◆ Information ◆
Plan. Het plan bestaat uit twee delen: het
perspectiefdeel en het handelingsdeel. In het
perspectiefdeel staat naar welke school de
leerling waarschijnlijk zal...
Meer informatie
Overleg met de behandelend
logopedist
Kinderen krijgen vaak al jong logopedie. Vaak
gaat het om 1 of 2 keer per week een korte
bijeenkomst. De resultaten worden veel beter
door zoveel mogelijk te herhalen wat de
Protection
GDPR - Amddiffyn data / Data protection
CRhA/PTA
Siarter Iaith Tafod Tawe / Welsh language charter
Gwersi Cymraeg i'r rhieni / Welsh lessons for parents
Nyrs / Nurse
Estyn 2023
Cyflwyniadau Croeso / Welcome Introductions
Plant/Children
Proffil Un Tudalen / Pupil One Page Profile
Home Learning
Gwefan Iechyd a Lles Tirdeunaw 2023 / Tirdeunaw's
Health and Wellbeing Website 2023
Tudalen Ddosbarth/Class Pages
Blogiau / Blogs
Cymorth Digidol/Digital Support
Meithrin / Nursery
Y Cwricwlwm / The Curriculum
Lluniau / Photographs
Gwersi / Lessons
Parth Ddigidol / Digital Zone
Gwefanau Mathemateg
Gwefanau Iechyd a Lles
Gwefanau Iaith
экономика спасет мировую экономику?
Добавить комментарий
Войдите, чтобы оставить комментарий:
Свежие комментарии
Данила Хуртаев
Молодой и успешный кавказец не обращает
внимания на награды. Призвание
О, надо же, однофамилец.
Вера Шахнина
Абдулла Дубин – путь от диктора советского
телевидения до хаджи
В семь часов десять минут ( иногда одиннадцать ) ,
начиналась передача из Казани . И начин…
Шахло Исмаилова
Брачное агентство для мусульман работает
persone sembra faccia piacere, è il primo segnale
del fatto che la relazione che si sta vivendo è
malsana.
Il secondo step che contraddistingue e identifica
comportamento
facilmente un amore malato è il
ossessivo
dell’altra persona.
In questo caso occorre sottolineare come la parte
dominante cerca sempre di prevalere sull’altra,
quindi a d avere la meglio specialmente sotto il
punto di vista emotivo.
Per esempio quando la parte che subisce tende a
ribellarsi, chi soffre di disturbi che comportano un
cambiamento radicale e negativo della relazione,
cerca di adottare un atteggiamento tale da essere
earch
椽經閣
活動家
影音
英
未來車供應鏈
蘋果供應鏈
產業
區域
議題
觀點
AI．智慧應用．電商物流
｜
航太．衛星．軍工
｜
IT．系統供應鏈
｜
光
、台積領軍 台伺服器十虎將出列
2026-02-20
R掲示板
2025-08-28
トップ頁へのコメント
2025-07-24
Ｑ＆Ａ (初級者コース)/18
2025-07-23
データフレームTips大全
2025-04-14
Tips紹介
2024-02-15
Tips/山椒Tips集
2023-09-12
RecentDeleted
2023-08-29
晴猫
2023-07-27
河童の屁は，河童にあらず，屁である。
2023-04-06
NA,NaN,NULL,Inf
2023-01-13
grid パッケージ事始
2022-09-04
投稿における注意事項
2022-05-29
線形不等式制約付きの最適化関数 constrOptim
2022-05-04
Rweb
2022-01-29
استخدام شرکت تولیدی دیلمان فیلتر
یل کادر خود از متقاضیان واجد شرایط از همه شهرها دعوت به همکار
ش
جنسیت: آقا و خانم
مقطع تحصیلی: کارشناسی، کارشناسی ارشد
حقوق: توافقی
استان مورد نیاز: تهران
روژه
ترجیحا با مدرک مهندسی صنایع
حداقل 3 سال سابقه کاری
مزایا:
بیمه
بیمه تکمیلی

◆ What you have to do ◆
The answer must consist of every line from the records above that holds "Iechyd".

◆ Solution for this exercise ◆
Gwefan Iechyd a Lles Tirdeunaw 2023 / Tirdeunaw's
Gwefanau Iechyd a Lles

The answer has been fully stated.